Data shown
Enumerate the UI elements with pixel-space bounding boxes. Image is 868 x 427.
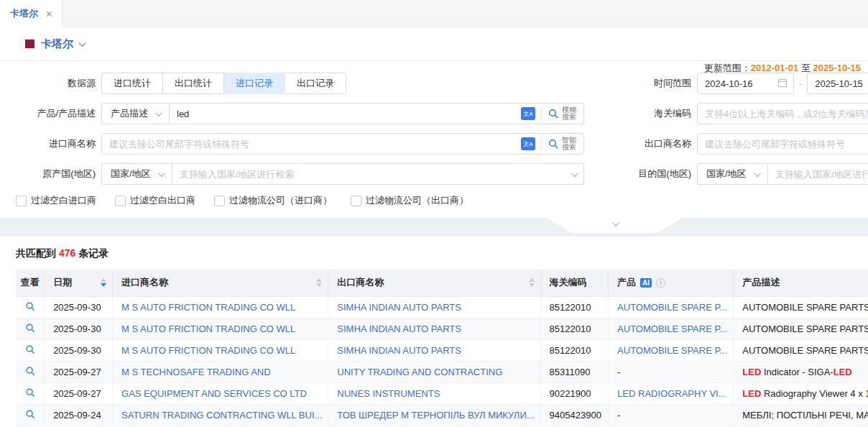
exporter-link-cell: NUNES INSTRUMENTS <box>328 382 540 404</box>
column-header-4[interactable]: 出口商名称 <box>328 270 540 296</box>
description-cell: LED Radiography Viewer 4 x 16 inch <box>734 382 868 404</box>
update-range-joiner: 至 <box>801 63 811 73</box>
checkbox-row: 过滤空白进口商过滤空白出口商过滤物流公司（进口商）过滤物流公司（出口商） <box>0 193 868 208</box>
importer-input[interactable] <box>102 134 515 154</box>
importer-link-cell: M S AUTO FRICTION TRADING CO WLL <box>113 318 328 339</box>
calendar-icon[interactable] <box>777 78 788 90</box>
description-cell: МЕБЛІ; ПОСТІЛЬНІ РЕЧІ, МАТРАЦИ,... <box>734 404 868 426</box>
hs-code-cell: 85122010 <box>540 296 609 318</box>
translate-icon[interactable]: 文A <box>521 137 535 150</box>
date-end-input[interactable] <box>808 73 868 93</box>
product-search-input[interactable] <box>170 104 515 124</box>
count-prefix: 共匹配到 <box>16 247 56 259</box>
checkbox-box[interactable] <box>214 196 225 206</box>
sort-desc-icon[interactable] <box>529 283 535 287</box>
destination-country-value: 国家/地区 <box>706 167 747 180</box>
exporter-link[interactable]: SIMHA INDIAN AUTO PARTS <box>337 323 461 334</box>
product-value[interactable]: AUTOMOBILE SPARE P... <box>617 323 727 334</box>
description-text: Indicator - SIGA- <box>761 367 833 377</box>
data-source-option[interactable]: 进口统计 <box>101 73 163 94</box>
info-icon[interactable]: i <box>656 278 665 288</box>
sort-desc-icon[interactable] <box>316 283 322 287</box>
exporter-input[interactable] <box>698 134 868 154</box>
product-type-select[interactable]: 产品描述 <box>102 104 170 124</box>
view-search-icon <box>25 366 35 376</box>
filter-row-importer: 进口商名称 文A 智能搜索 出口商名称 <box>0 133 868 155</box>
exporter-link[interactable]: SIMHA INDIAN AUTO PARTS <box>337 302 461 313</box>
sort-control[interactable] <box>529 278 535 287</box>
product-value[interactable]: AUTOMOBILE SPARE P... <box>617 345 727 356</box>
view-detail-button[interactable] <box>16 318 45 339</box>
sort-desc-icon[interactable] <box>101 283 106 287</box>
keyword-highlight: LED <box>742 367 761 377</box>
filter-checkbox[interactable]: 过滤物流公司（进口商） <box>214 194 332 207</box>
sort-asc-icon[interactable] <box>101 278 106 282</box>
filter-checkbox[interactable]: 过滤空白进口商 <box>16 194 96 207</box>
importer-link[interactable]: M S AUTO FRICTION TRADING CO WLL <box>121 323 295 334</box>
search-icon <box>548 108 559 119</box>
collapse-toggle[interactable] <box>546 218 683 233</box>
origin-country-select[interactable]: 国家/地区 <box>102 164 172 184</box>
importer-link[interactable]: M S AUTO FRICTION TRADING CO WLL <box>121 302 295 313</box>
update-range-start: 2012-01-01 <box>751 63 799 73</box>
exporter-link[interactable]: SIMHA INDIAN AUTO PARTS <box>337 345 461 356</box>
importer-link[interactable]: GAS EQUIPMENT AND SERVICES CO LTD <box>121 388 307 399</box>
tab-close-icon[interactable]: ✕ <box>45 9 53 19</box>
view-detail-button[interactable] <box>16 296 45 318</box>
hs-code-field[interactable] <box>697 103 868 124</box>
data-source-option[interactable]: 出口统计 <box>163 73 224 94</box>
date-cell: 2025-09-24 <box>45 404 113 426</box>
checkbox-box[interactable] <box>115 196 126 206</box>
date-end-field[interactable] <box>807 73 868 94</box>
exporter-link-cell: SIMHA INDIAN AUTO PARTS <box>328 339 540 361</box>
column-header-2[interactable]: 日期 <box>45 270 113 296</box>
importer-link-cell: M S TECHNOSAFE TRADING AND <box>113 361 328 382</box>
importer-link[interactable]: SATURN TRADING CONTRACTING WLL BUI... <box>121 410 322 421</box>
date-start-field[interactable] <box>697 73 794 94</box>
origin-search-input[interactable] <box>172 164 568 184</box>
product-value[interactable]: AUTOMOBILE SPARE P... <box>617 302 727 313</box>
checkbox-box[interactable] <box>351 196 361 206</box>
view-detail-button[interactable] <box>16 404 45 426</box>
sort-asc-icon[interactable] <box>529 278 535 282</box>
checkbox-box[interactable] <box>16 196 27 206</box>
translate-icon[interactable]: 文A <box>521 107 535 120</box>
exporter-field[interactable] <box>697 133 868 155</box>
view-detail-button[interactable] <box>16 361 45 382</box>
destination-search-input[interactable] <box>768 164 868 184</box>
tab-qatar[interactable]: 卡塔尔 ✕ <box>0 0 63 27</box>
importer-link[interactable]: M S TECHNOSAFE TRADING AND <box>121 367 271 377</box>
sort-asc-icon[interactable] <box>316 278 322 282</box>
data-source-option[interactable]: 出口记录 <box>285 73 346 94</box>
table-header-row: 查看日期进口商名称出口商名称海关编码产品AIi产品描述 <box>16 270 868 296</box>
fuzzy-line2: 搜索 <box>562 113 576 121</box>
view-detail-button[interactable] <box>16 382 45 404</box>
date-cell: 2025-09-27 <box>45 382 113 404</box>
exporter-link[interactable]: UNITY TRADING AND CONTRACTING <box>337 367 502 377</box>
datasource-label: 数据源 <box>0 77 96 90</box>
column-label: 查看 <box>21 276 40 289</box>
hs-code-input[interactable] <box>698 104 868 124</box>
sort-control[interactable] <box>101 278 106 287</box>
country-chevron-down-icon[interactable] <box>79 40 86 47</box>
smart-search-toggle[interactable]: 智能搜索 <box>542 137 583 151</box>
column-label: 进口商名称 <box>121 276 168 289</box>
exporter-link[interactable]: ТОВ ШРЕДЕР М ТЕРНОПІЛЬ ВУЛ МИКУЛИ... <box>337 410 534 421</box>
data-source-option[interactable]: 进口记录 <box>224 73 285 94</box>
column-header-3[interactable]: 进口商名称 <box>113 270 328 296</box>
view-detail-button[interactable] <box>16 339 45 361</box>
column-label: 产品 <box>617 276 636 289</box>
filter-checkbox[interactable]: 过滤物流公司（出口商） <box>351 194 468 207</box>
date-separator: - <box>799 78 802 89</box>
destination-country-select[interactable]: 国家/地区 <box>698 164 768 184</box>
date-start-input[interactable] <box>698 73 777 93</box>
results-table: 查看日期进口商名称出口商名称海关编码产品AIi产品描述 2025-09-30M … <box>16 270 868 426</box>
description-text: AUTOMOBILE SPARE PARTST/L ASSY ... <box>742 323 868 334</box>
chevron-down-icon[interactable] <box>571 170 578 177</box>
sort-control[interactable] <box>316 278 322 287</box>
fuzzy-search-toggle[interactable]: 模糊搜索 <box>542 106 583 121</box>
importer-link[interactable]: M S AUTO FRICTION TRADING CO WLL <box>121 345 295 356</box>
exporter-link[interactable]: NUNES INSTRUMENTS <box>337 388 440 399</box>
product-value[interactable]: LED RADIOGRAPHY VI... <box>617 388 726 399</box>
filter-checkbox[interactable]: 过滤空白出口商 <box>115 194 195 207</box>
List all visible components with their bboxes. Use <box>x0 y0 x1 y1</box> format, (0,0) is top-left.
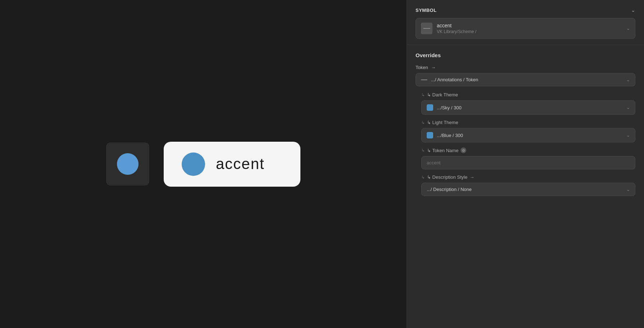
dark-theme-value: .../Sky / 300 <box>437 105 623 110</box>
light-theme-color-swatch <box>427 132 433 138</box>
symbol-dropdown[interactable]: accent VK Library/Scheme / ⌄ <box>416 18 635 39</box>
token-name-label-text: ↳ Token Name <box>427 148 458 153</box>
overrides-section: Overrides Token → .../ Annotations / Tok… <box>407 45 644 328</box>
token-circle-dark <box>117 153 139 175</box>
token-card: accent <box>164 142 300 187</box>
dark-theme-dropdown-arrow-icon: ⌄ <box>626 105 630 110</box>
token-name-label-row: ↳ ↳ Token Name ⚙ <box>421 147 635 153</box>
token-label-text: Token <box>416 65 428 70</box>
description-style-arrow-icon: ↳ <box>421 175 425 180</box>
light-theme-dropdown[interactable]: .../Blue / 300 ⌄ <box>421 128 635 142</box>
token-dropdown[interactable]: .../ Annotations / Token ⌄ <box>416 73 635 86</box>
light-theme-label-text: ↳ Light Theme <box>427 120 458 125</box>
token-label: accent <box>216 155 265 173</box>
token-override-row: Token → .../ Annotations / Token ⌄ <box>416 65 635 86</box>
light-theme-label-row: ↳ ↳ Light Theme <box>421 120 635 125</box>
description-style-label-text: ↳ Description Style <box>427 174 467 180</box>
token-label-row: Token → <box>416 65 635 70</box>
dark-theme-arrow-icon: ↳ <box>421 92 425 97</box>
canvas-content: accent <box>106 142 300 187</box>
description-style-external-link-icon[interactable]: → <box>470 174 474 180</box>
symbol-section-header: SYMBOL ⌄ <box>416 7 635 13</box>
description-style-dropdown-arrow-icon: ⌄ <box>626 187 630 192</box>
symbol-name: accent <box>437 23 622 28</box>
dark-theme-row: ↳ ↳ Dark Theme .../Sky / 300 ⌄ <box>416 92 635 115</box>
symbol-preview-line <box>423 28 430 29</box>
dark-theme-color-swatch <box>427 104 433 111</box>
token-dropdown-arrow-icon: ⌄ <box>626 77 630 82</box>
token-name-row: ↳ ↳ Token Name ⚙ <box>416 147 635 169</box>
symbol-section-title: SYMBOL <box>416 8 437 13</box>
dark-theme-dropdown[interactable]: .../Sky / 300 ⌄ <box>421 100 635 115</box>
description-style-dropdown[interactable]: .../ Description / None ⌄ <box>421 183 635 196</box>
description-style-label-row: ↳ ↳ Description Style → <box>421 174 635 180</box>
token-name-link-icon: ⚙ <box>461 147 466 153</box>
symbol-dropdown-arrow-icon: ⌄ <box>626 26 630 31</box>
light-theme-dropdown-arrow-icon: ⌄ <box>626 133 630 138</box>
token-name-input[interactable] <box>421 156 635 169</box>
description-style-value: .../ Description / None <box>427 187 623 192</box>
light-theme-row: ↳ ↳ Light Theme .../Blue / 300 ⌄ <box>416 120 635 142</box>
dark-theme-label-text: ↳ Dark Theme <box>427 92 458 97</box>
light-theme-arrow-icon: ↳ <box>421 120 425 125</box>
symbol-path: VK Library/Scheme / <box>437 29 622 34</box>
symbol-preview-icon <box>421 23 432 34</box>
token-dropdown-value: .../ Annotations / Token <box>431 77 623 82</box>
token-name-arrow-icon: ↳ <box>421 148 425 153</box>
symbol-chevron-icon: ⌄ <box>631 7 635 13</box>
overrides-title: Overrides <box>416 52 635 58</box>
token-dash-icon <box>421 79 427 80</box>
token-swatch-dark <box>106 142 149 186</box>
symbol-info: accent VK Library/Scheme / <box>437 23 622 34</box>
canvas-area: accent <box>0 0 407 328</box>
symbol-section: SYMBOL ⌄ accent VK Library/Scheme / ⌄ <box>407 0 644 45</box>
dark-theme-label-row: ↳ ↳ Dark Theme <box>421 92 635 97</box>
description-style-row: ↳ ↳ Description Style → .../ Description… <box>416 174 635 196</box>
token-external-link-icon[interactable]: → <box>431 65 436 70</box>
right-panel: SYMBOL ⌄ accent VK Library/Scheme / ⌄ Ov… <box>407 0 644 328</box>
light-theme-value: .../Blue / 300 <box>437 133 623 138</box>
token-circle-light <box>182 152 205 176</box>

What needs to be done
Find all the lines containing "start" in the material, then copy them.

The answer
update-range-start: 2012-01-01 <box>751 63 799 73</box>
date-start-field[interactable] <box>697 73 794 94</box>
date-start-input[interactable] <box>698 73 777 93</box>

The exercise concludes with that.